Ten years ago this week, the U.N. General Assembly agreed 17 Sustainable Development Goals, a straightforward list of essential human aspirations that can improve lives through local, national, and coordinated international or multilateral action. Greatly misunderstood by some who cling to late 19th century geopolitical visions, centered on imperial "spheres", the SDGs are not a global regime but a common list of commitments by nations to honor the basic humanity of their own people, and to help each other do the same.

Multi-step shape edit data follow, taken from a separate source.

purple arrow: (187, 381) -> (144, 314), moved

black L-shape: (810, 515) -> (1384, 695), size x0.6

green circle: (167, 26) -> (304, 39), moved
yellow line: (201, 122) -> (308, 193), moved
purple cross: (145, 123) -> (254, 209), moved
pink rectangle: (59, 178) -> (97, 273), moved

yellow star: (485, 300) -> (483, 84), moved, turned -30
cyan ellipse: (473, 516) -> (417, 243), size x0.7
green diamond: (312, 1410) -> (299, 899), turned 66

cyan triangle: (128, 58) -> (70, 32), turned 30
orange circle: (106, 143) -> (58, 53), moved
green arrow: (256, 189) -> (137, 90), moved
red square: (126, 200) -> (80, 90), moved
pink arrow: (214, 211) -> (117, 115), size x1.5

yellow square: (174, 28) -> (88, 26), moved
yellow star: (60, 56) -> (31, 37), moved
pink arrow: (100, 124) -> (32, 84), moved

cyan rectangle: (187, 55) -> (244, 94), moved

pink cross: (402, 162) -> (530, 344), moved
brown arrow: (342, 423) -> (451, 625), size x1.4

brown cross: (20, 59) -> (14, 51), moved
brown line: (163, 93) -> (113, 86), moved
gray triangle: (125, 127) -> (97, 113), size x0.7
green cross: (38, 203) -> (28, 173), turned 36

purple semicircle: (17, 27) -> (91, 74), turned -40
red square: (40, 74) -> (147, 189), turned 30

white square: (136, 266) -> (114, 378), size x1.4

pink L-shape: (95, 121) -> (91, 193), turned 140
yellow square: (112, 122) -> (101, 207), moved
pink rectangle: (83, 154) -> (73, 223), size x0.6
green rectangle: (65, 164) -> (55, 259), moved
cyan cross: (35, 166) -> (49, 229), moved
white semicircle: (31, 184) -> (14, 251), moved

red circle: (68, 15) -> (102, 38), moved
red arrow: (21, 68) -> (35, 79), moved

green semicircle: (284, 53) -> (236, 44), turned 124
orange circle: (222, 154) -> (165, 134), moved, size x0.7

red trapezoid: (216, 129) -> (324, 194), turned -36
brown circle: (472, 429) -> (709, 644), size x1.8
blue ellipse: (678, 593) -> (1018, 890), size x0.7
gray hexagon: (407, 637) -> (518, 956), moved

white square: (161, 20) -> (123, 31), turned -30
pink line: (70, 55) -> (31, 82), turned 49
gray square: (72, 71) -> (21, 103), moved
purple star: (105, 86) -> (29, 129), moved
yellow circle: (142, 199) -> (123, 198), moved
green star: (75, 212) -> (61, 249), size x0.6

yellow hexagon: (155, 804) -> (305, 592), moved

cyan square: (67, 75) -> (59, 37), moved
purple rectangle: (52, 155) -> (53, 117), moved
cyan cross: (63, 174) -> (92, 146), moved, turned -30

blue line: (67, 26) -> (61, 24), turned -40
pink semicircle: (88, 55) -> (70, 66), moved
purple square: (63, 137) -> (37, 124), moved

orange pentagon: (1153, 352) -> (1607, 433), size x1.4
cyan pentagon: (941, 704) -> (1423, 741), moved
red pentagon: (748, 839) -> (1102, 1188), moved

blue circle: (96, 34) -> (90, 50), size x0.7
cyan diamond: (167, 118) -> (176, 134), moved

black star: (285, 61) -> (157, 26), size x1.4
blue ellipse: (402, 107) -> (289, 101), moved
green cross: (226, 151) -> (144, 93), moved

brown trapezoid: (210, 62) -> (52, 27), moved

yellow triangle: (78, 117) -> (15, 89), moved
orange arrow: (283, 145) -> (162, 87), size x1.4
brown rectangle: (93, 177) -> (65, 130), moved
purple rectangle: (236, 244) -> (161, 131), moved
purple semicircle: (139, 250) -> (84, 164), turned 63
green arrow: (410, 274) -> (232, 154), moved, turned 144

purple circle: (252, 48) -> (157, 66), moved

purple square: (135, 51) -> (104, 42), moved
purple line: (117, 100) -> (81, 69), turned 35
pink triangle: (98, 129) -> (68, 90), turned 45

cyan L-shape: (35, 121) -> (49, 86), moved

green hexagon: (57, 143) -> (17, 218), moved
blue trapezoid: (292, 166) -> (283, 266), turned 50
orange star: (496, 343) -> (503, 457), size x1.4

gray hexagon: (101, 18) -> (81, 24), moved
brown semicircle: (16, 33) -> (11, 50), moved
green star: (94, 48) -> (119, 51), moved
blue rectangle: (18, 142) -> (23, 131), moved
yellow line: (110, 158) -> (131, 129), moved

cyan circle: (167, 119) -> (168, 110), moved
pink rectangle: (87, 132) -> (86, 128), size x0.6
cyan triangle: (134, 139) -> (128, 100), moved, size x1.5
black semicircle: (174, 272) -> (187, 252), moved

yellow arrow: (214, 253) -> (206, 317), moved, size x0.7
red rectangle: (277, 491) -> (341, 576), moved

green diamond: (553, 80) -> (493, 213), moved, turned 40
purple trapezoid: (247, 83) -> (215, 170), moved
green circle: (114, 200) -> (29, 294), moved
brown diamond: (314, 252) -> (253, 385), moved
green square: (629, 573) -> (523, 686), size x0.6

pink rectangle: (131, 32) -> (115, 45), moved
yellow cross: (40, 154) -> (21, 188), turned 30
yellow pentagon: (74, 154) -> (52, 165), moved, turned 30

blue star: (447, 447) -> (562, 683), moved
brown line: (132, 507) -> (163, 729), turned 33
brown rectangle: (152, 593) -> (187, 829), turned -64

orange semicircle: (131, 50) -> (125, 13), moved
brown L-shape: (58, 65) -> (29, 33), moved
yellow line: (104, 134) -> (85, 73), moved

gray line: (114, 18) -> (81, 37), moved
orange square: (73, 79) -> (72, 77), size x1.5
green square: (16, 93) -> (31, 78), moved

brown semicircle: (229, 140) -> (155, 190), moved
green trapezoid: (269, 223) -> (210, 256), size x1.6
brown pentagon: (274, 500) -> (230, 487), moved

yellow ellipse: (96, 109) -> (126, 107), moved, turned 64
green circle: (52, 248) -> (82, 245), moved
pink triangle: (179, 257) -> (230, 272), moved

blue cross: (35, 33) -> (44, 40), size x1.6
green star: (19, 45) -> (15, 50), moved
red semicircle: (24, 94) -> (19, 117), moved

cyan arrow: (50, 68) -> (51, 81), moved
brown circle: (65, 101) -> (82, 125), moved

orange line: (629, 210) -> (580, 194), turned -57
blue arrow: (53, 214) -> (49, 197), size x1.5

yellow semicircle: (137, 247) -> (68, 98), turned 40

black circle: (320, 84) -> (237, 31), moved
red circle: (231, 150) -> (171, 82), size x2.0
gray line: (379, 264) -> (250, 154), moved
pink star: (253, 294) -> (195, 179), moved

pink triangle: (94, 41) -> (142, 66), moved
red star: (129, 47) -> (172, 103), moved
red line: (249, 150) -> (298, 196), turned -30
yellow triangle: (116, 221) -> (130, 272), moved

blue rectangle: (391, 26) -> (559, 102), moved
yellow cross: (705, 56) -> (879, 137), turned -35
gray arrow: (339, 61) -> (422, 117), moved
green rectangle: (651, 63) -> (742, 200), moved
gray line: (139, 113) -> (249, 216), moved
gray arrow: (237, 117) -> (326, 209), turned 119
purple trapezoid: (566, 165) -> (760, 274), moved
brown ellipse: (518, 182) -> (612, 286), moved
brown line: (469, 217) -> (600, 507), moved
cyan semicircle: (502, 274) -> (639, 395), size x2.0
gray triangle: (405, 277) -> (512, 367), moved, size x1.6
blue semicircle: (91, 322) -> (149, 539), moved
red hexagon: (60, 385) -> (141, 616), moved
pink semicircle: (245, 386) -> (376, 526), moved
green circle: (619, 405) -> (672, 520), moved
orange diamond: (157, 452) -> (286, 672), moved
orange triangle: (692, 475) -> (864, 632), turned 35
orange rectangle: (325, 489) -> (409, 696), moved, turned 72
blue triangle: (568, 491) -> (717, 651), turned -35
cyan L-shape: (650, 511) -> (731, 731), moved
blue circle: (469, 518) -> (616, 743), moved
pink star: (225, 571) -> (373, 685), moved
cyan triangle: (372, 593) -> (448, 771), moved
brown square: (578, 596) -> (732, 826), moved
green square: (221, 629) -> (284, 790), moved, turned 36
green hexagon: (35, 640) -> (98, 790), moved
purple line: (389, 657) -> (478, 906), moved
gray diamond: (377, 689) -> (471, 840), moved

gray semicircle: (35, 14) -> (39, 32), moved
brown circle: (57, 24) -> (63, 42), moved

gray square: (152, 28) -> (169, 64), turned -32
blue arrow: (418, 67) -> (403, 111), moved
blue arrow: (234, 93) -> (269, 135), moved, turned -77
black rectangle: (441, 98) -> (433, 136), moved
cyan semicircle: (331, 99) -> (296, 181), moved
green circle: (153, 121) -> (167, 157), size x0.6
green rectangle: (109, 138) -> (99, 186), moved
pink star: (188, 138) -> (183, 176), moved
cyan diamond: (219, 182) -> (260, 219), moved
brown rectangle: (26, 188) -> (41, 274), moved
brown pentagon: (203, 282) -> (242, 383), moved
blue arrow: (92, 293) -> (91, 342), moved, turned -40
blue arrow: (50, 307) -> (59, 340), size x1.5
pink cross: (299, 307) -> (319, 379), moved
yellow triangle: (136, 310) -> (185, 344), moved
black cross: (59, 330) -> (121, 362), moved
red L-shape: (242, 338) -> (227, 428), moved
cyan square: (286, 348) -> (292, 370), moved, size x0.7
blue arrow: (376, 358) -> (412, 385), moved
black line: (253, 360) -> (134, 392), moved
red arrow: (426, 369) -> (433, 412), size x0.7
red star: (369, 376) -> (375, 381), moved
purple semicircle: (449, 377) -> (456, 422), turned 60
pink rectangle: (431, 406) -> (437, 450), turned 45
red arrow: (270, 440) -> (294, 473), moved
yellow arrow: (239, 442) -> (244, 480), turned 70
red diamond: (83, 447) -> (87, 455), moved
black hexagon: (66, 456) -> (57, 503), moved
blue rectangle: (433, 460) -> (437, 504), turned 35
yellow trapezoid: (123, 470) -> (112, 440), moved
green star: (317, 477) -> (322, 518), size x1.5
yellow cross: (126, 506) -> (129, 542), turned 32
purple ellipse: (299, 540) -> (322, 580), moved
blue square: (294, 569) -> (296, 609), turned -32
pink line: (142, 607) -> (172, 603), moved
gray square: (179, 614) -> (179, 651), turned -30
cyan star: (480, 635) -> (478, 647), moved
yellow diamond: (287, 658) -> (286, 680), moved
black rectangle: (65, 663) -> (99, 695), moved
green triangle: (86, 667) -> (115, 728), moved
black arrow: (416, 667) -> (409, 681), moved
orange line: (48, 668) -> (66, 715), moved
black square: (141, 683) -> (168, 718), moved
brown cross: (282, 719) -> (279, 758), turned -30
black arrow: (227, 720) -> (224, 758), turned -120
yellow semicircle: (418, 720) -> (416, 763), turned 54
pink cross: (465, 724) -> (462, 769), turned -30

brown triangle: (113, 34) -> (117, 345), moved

This distinction matters, because the most effective approach to SDG implementation is likely the ground-up locally rooted approach to solving problems for the benefit of people in communities, then coordinating successes to spread through national and international action. Cities and towns, counties and provincial governments, nations and international agencies, can all work together to reduce hunger and poverty, expand education and opportunity, protect the rights of women and girls, and build safe, clean societies with expanded, and sustainable opportunity.
As the WEAVE knowledge graphing experiment showed, interactions between areas of resilience knowledge can form intensely complex landscapes of risk and opportunity. Add just one dimension of your own personal preference to the 17 goals, and one more from your local community, and you can generate 121.6 quadrillion permutations—or recombinations of the underlying variables.
That 193 nations were able to agree 17 common goals was a tremendous achievement. 10 years later, all nations still need to find ways to advance across the goals, for the benefit of their own people and those of other nations. This is essential for avoiding the countless corrosive effects that can play out across more than 120 quadrillion potential areas of risk and cost.
We outline strategies for transformational and enduring local progress in the City Food Finance Principles to Build Climate Value, in our Capital to Communities update on Localizing Financial Innovation, in the Roadmap for Scaling Impact Investment in Urban Food Systems, and in our brief on Levers of Acceleration for Finance in Common. These local and multilevel cooperative approaches are critical for right-scaling solutions and creating a stable foundation for progress on the SDGs.

One of the most important breakthroughs in the development of international climate law happened in July, when the International Court of Justice ruled that nations have a legal duty to protect their peoples and those of other nations, as well as future generations, from the risk, harm, and cost of human-caused climate disruption. As we reported at the time:
it is necessary for states to conduct risk assessment, using the best available science, as part of their due diligence and harm prevention responsibilities. In other words, there is an implicit legal requirement for states to consider, maintain, improve, and utilize Earth observation science—to properly judge risk and not act from allegiance to specific commercial interests.
We support the need for active cooperation to align human industry and innovation with the health and resilience of nature, and we support the idea of an Earth System Assembly to improve the legal and structural capabilities of Member States to coordinate action that protects all nations from the devastating harm and cost of a degraded climate and biosphere.
While fiscal pressures and thorny problems tempt world leaders to pull back from shared commitments, doing so will only impose preventable and debilitating costs on their societies in the coming decades. We urge all Member States of the U.N. General Assembly to explore enhanced cooperative approaches to building healthy, liberated, resilient societies, and to engage at the 80th General Assembly with a vision for a future made far better, more secure, and prosperous for all, through good faith multilateral cooperation.